推進役の民間団体「和食文化国民会議」は「だしで味わう和食の日」と呼びかける。全国の小中学校や保育所などに、給食で「だし」を使った和食の献立を組むことをすすめ、教室で「だし」を含めた和食について話ができるように配布用の資料を用意する。
1年を通して出前授業も行っているが、11月に国民会議の副会長で料理研究家の後藤加寿子さんが講師役を務めたのが、鹿児島県の日置市立美山小学校だった。
京都出身の後藤さんは、京都で家庭のおかずを「おまわり」と呼ぶことから、ご飯を中心に、汁やおかずの皿がまわりに並ぶ食卓が和食の基本的な姿だと話を始める。
続く味覚の体験では、子どもたち全員の前に塩昆布、梅干し、こんぺい糖、カカオ分の高いチョコレート、そして昆布だし。それぞれどんな味がするかを言葉にする。
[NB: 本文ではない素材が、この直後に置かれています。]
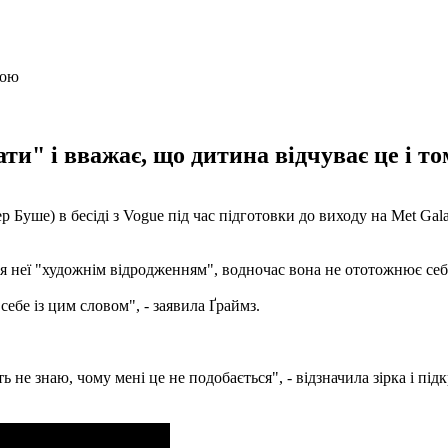
ти" і вважає, що дитина відчуває це і том
р Буше) в бесіді з Vogue під час підготовки до виходу на Met Gal
 неї "художнім відродженням", водночас вона не ототожнює себе
ебе із цим словом", - заявила Ґраймз.
 не знаю, чому мені це не подобається", - відзначила зірка і пі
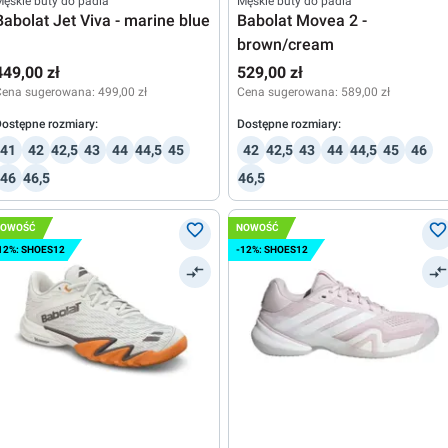
ęskie buty do padla
Męskie buty do padla
Babolat Jet Viva - marine blue
Babolat Movea 2 -
brown/cream
449,00 zł
529,00 zł
Cena sugerowana:
499,00 zł
Cena sugerowana:
589,00 zł
ostępne rozmiary:
Dostępne rozmiary:
41
42
42,5
43
44
44,5
45
42
42,5
43
44
44,5
45
46
46
46,5
46,5
NOWOŚĆ
NOWOŚĆ
12%: SHOES12
-12%: SHOES12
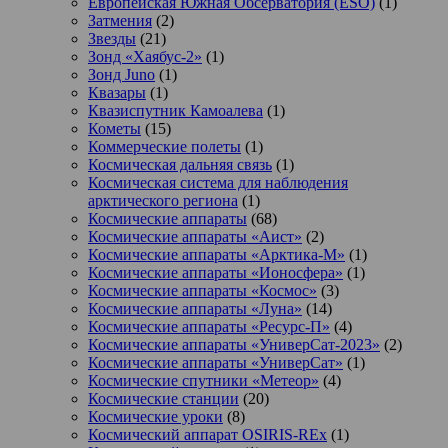
Европейская Южная Обсерватория (ESO)
(1)
Затмения
(2)
Звезды
(21)
Зонд «Хаябус-2»
(1)
Зонд Juno
(1)
Квазары
(1)
Квазиспутник Камоалева
(1)
Кометы
(15)
Коммерческие полеты
(1)
Космическая дальняя связь
(1)
Космическая система для наблюдения
арктического региона
(1)
Космические аппараты
(68)
Космические аппараты «Аист»
(2)
Космические аппараты «Арктика-М»
(1)
Космические аппараты «Ионосфера»
(1)
Космические аппараты «Космос»
(3)
Космические аппараты «Луна»
(14)
Космические аппараты «Ресурс-П»
(4)
Космические аппараты «УниверСат-2023»
(2)
Космические аппараты «УниверСат»
(1)
Космические спутники «Метеор»
(4)
Космические станции
(20)
Космические уроки
(8)
Космический аппарат OSIRIS-REx
(1)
「酸っぱい」「苦い」と迷いのなかった子どもたちが、昆布だしには、首をかしげる。
「海?」「魚っぽいかな」
後藤さんが「うま味。うまい味です」と伝える。昆布はうま味の成分を多く含み、いま飲んだのは、その成分を液体にうつした「だし」だと説明は続いた。
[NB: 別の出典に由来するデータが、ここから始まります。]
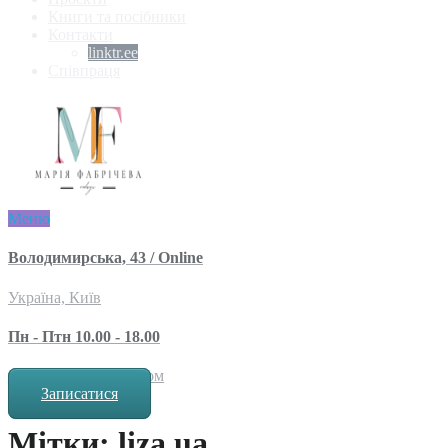
Книги та посібники
Контакти
linktr.ee
Співпраця
Меню
Володимирська, 43 / Online
Україна, Київ
Пн - Птн 10.00 - 18.00
за попереднім записом
Записатися
Мітки: liza.ua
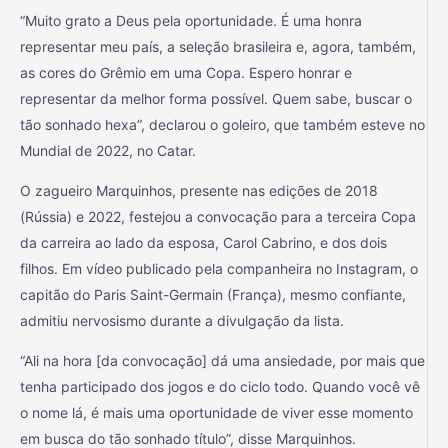
“Muito grato a Deus pela oportunidade. É uma honra
representar meu país, a seleção brasileira e, agora, também,
as cores do Grêmio em uma Copa. Espero honrar e
representar da melhor forma possível. Quem sabe, buscar o
tão sonhado hexa”, declarou o goleiro, que também esteve no
Mundial de 2022, no Catar.
O zagueiro Marquinhos, presente nas edições de 2018
(Rússia) e 2022, festejou a convocação para a terceira Copa
da carreira ao lado da esposa, Carol Cabrino, e dos dois
filhos. Em vídeo publicado pela companheira no Instagram, o
capitão do Paris Saint-Germain (França), mesmo confiante,
admitiu nervosismo durante a divulgação da lista.
“Ali na hora [da convocação] dá uma ansiedade, por mais que
tenha participado dos jogos e do ciclo todo. Quando você vê
o nome lá, é mais uma oportunidade de viver esse momento
em busca do tão sonhado título”, disse Marquinhos.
小学校のある美山地区は薩摩焼の里で、そのルーツは朝鮮半島にある。今回の授業では、料理家のジョン・キョンファさんが韓国の食文化を紹介。「韓国でだれもが食べているワカメのスープは、鶏や牛など肉からだしをとる。材料はちがっても同じだしです」と話し、「だし」への理解を深めた。
国民会議の常務理事、神尾敬さんによると、出前授業で「一番だし」を子どもたちに飲んでもらうと「おかわり」の列ができ、その様子を見て大人の方が驚くのだという。
「幼いころに本物のだしを知ることは、和食の文化に関心をもつ入り口になってくれます」と後藤さんは話す。